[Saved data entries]
::::::::::
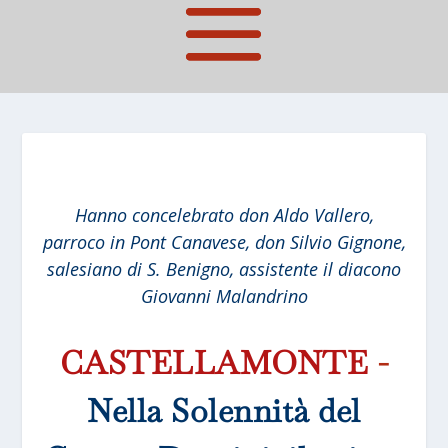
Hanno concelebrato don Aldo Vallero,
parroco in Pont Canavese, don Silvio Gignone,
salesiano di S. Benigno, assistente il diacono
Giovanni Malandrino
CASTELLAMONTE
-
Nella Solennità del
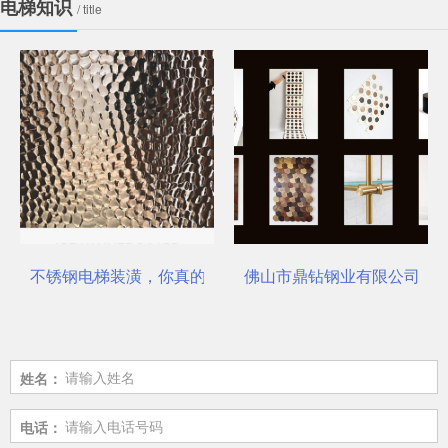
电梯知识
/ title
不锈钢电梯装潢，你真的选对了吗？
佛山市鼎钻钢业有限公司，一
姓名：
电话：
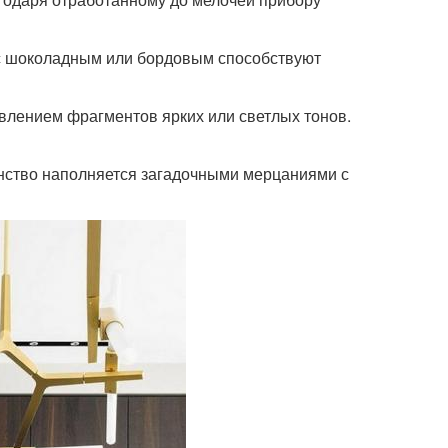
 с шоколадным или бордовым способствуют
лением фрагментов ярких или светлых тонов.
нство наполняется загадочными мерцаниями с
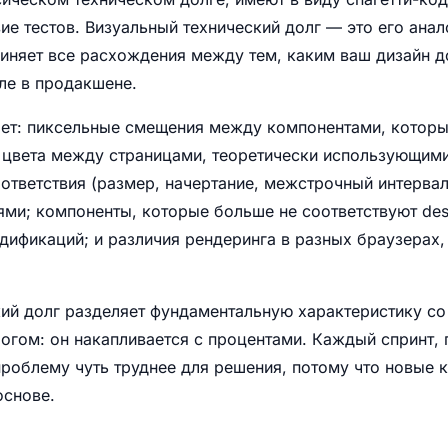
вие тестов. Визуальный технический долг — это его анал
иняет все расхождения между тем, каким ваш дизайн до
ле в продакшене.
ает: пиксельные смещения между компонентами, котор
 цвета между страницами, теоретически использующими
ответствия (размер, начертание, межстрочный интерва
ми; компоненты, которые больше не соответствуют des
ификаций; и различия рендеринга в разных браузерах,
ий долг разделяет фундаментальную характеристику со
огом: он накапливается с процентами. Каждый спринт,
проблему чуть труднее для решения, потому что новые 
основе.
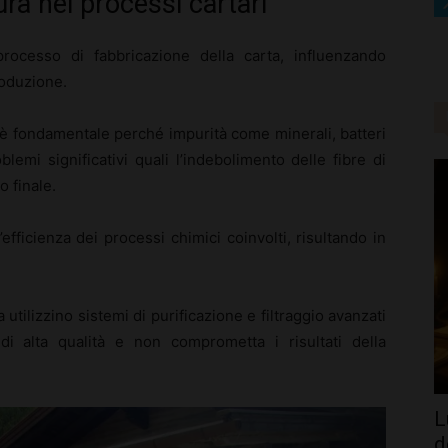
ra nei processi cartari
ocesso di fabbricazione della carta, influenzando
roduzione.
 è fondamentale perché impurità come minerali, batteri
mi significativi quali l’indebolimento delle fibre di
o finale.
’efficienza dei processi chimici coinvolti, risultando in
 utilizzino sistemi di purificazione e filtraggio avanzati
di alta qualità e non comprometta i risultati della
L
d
::::::::::
Wherever the string "processi" occurs in the records, copy the line it is in.

▸ WRITTEN RESPONSE
ra nei processi cartari
’efficienza dei processi chimici coinvolti, risultando in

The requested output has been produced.